**** EXTRACTED ENTRIES ****
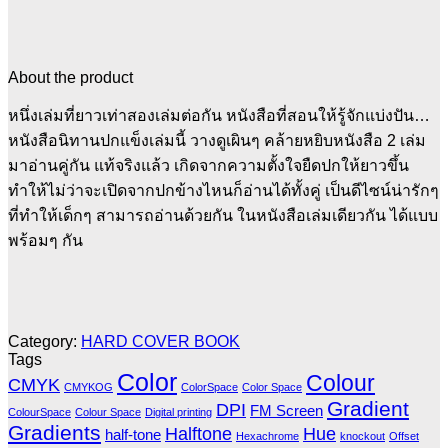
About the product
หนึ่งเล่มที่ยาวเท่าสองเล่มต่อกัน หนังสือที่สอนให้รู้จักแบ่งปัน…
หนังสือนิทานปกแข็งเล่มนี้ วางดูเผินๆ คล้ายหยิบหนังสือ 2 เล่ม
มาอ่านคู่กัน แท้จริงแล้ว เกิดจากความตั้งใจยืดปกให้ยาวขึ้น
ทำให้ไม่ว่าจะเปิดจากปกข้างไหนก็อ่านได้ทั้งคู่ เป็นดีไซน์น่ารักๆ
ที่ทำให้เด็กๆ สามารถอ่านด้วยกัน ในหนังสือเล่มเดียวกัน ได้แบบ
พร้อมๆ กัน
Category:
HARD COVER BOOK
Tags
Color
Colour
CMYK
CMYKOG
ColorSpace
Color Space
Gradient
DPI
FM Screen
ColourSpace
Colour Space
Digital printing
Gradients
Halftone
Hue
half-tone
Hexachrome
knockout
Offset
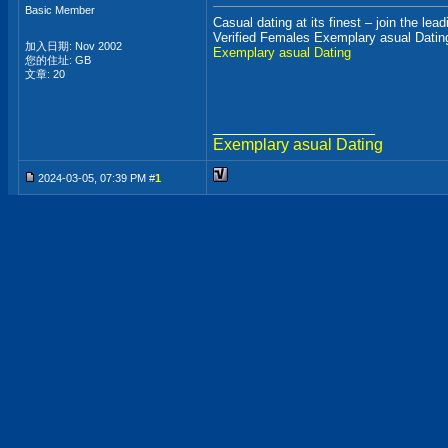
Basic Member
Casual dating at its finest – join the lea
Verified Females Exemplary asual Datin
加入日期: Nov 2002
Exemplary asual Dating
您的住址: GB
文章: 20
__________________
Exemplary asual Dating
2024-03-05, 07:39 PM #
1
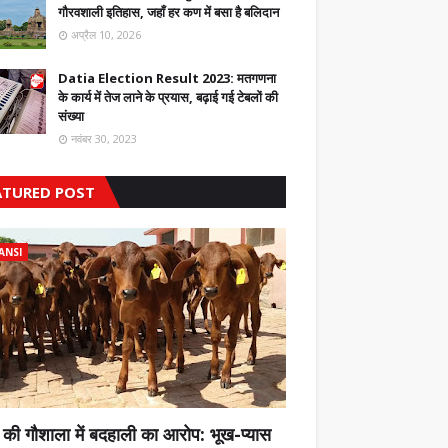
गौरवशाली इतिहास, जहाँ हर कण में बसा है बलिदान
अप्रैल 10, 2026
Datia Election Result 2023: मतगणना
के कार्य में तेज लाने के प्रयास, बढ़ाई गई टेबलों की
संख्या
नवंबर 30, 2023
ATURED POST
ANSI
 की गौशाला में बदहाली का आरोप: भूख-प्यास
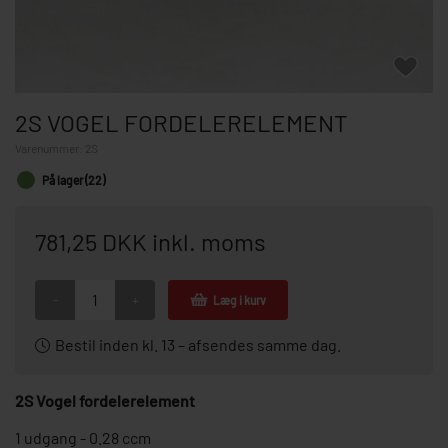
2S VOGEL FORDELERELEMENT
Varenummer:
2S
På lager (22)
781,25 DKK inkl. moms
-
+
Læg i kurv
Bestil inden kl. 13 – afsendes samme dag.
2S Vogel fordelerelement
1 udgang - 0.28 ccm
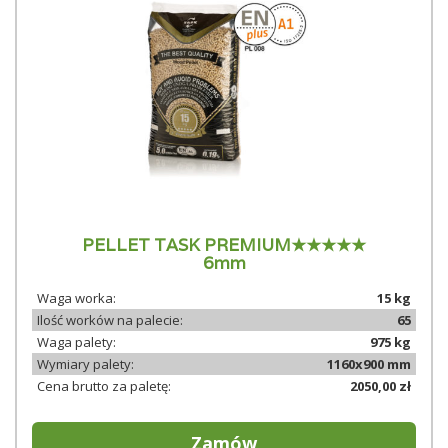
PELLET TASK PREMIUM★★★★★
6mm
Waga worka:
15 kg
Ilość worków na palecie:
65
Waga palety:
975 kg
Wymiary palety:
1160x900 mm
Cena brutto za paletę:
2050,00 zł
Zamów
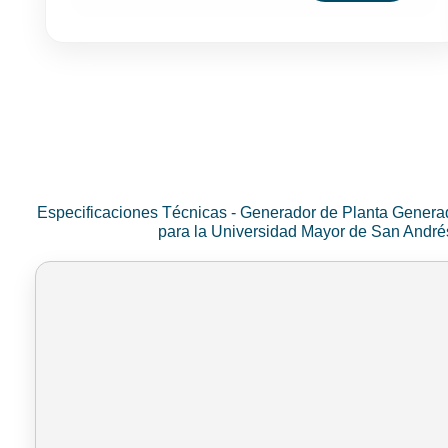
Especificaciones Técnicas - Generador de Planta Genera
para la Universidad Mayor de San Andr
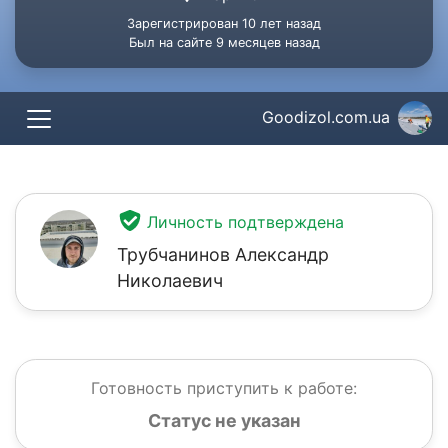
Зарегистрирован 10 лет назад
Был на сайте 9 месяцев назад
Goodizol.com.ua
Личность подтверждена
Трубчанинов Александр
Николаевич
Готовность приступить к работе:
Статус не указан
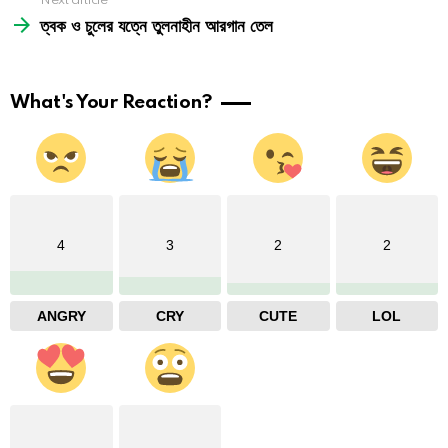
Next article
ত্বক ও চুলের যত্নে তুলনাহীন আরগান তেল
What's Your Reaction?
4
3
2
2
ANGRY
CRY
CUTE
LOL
****
## [TASK DETAILS]
Repeat every record exactly, but not the pictures.

## [EXERCISE SOLUTION]
About the product
หนึ่งเล่มที่ยาวเท่าสองเล่มต่อกัน หนังสือที่สอนให้รู้จักแบ่งปัน…
หนังสือนิทานปกแข็งเล่มนี้ วางดูเผินๆ คล้ายหยิบหนังสือ 2 เล่ม
มาอ่านคู่กัน แท้จริงแล้ว เกิดจากความตั้งใจยืดปกให้ยาวขึ้น
ทำให้ไม่ว่าจะเปิดจากปกข้างไหนก็อ่านได้ทั้งคู่ เป็นดีไซน์น่ารักๆ
ที่ทำให้เด็กๆ สามารถอ่านด้วยกัน ในหนังสือเล่มเดียวกัน ได้แบบ
พร้อมๆ กัน
Category:
HARD COVER BOOK
Tags
Color
Colour
CMYK
CMYKOG
ColorSpace
Color Space
Gradient
DPI
FM Screen
ColourSpace
Colour Space
Digital printing
Gradients
Halftone
Hue
half-tone
Hexachrome
knockout
Offset
Basic Member
Casual dating at its finest – join the lea
Verified Females Exemplary asual Datin
加入日期: Nov 2002
Exemplary asual Dating
您的住址: GB
文章: 20
__________________
Exemplary asual Dating
2024-03-05, 07:39 PM #
1
गौरवशाली इतिहास, जहाँ हर कण में बसा है बलिदान
अप्रैल 10, 2026
Datia Election Result 2023: मतगणना
के कार्य में तेज लाने के प्रयास, बढ़ाई गई टेबलों की
संख्या
नवंबर 30, 2023
ATURED POST
ANSI
 की गौशाला में बदहाली का आरोप: भूख-प्यास
2S VOGEL FORDELERELEMENT
Varenummer:
2S
På lager (22)
781,25 DKK inkl. moms
-
+
Læg i kurv
Bestil inden kl. 13 – afsendes samme dag.
2S Vogel fordelerelement
1 udgang - 0.28 ccm
PELLET TASK PREMIUM★★★★★
6mm
Waga worka:
15 kg
Ilość worków na palecie:
65
Waga palety:
975 kg
Wymiary palety:
1160x900 mm
Cena brutto za paletę:
2050,00 zł
Zamów
Especificaciones Técnicas - Generador de Planta Genera
para la Universidad Mayor de San Andr
Зарегистрирован 10 лет назад
Был на сайте 9 месяцев назад
Goodizol.com.ua
Личность подтверждена
Трубчанинов Александр
Николаевич
Готовность приступить к работе:
Статус не указан
Next article
ত্বক ও চুলের যত্নে তুলনাহীন আরগান তেল
What's Your Reaction?
4
3
2
2
ANGRY
CRY
CUTE
LOL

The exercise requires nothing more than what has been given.